[Feature]support CDC in framework (not only flink cdc, also for spark) #963

CalvinKirs · 2022-01-06T12:24:56Z

support change data capture(CDC) in SeaTunnel both both in flink and spark backend,

for flink, we ca integrate flink cdc directly, which is actually debezium.
for spark, maybe we can use debezium directly.

xtr1993 · 2022-01-07T07:50:09Z

cdc is for real-time calculations
flink is compatible with debezium to support CDC
maybe others My understanding is that you want to achieve it in other ways without debezium？

chenhu · 2022-01-10T11:30:07Z

It would be woh ~ for spark !

yuangjiang · 2022-01-28T05:50:23Z

spark cdc is feasible, only need to define a spark source to do a simple test.
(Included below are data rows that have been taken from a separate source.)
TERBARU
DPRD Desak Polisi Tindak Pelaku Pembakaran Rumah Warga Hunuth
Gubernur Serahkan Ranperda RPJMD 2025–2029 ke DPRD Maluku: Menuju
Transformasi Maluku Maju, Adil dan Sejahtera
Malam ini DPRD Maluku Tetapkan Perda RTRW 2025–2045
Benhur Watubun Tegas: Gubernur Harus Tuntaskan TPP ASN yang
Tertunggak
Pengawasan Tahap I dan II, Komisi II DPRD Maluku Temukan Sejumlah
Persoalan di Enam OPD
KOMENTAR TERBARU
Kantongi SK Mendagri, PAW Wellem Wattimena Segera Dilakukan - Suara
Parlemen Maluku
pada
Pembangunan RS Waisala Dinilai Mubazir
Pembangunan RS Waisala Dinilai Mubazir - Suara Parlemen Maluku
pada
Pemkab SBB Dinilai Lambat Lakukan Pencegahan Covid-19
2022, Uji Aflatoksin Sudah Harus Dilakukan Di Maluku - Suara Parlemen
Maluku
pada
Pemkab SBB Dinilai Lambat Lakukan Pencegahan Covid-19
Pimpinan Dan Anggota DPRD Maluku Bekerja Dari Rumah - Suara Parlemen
CDC can be developed based on debezium
similar to this
class DefaultSource extends StreamSourceProvider with DataSourceRegister with Logging {
override def sourceSchema(sqlContext: SQLContext, schema: Option[StructType], providerName: String, parameters: Map[String, String]): (String, StructType) = {
(shortName(),schema.get)
}

override def createSource(sqlContext: SQLContext, metadataPath: String, schema: Option[StructType], providerName: String, parameters: Map[String, String]): Source = {
val debeziumOffset:DebeziumOffset = new DebeziumOffset
val handover:Handover = new Handover
val changeConsumer:DebeziumChangeConsumer = new DebeziumChangeConsumer(handover)
val debeziumEngine:SparkDebeziumEngine = new SparkDebeziumEngine(debeziumOffset,handover,changeConsumer)
val javaParameters:java.util.Map[String,String] = new util.HashMapString,String
for (parameter <- parameters){
javaParameters.put(parameter._1,parameter._2)
}
debeziumEngine.EngineInit(javaParameters)
new DebeziumSource(sqlContext,schema.get,debeziumOffset,debeziumEngine)
}

override def shortName(): String = "debezium"
}

obobj · 2022-02-21T03:13:23Z

Is there any progress ?

UUIDUsername · 2022-02-23T05:40:21Z

Can we introduce BloomFilter under the characteristics of timing？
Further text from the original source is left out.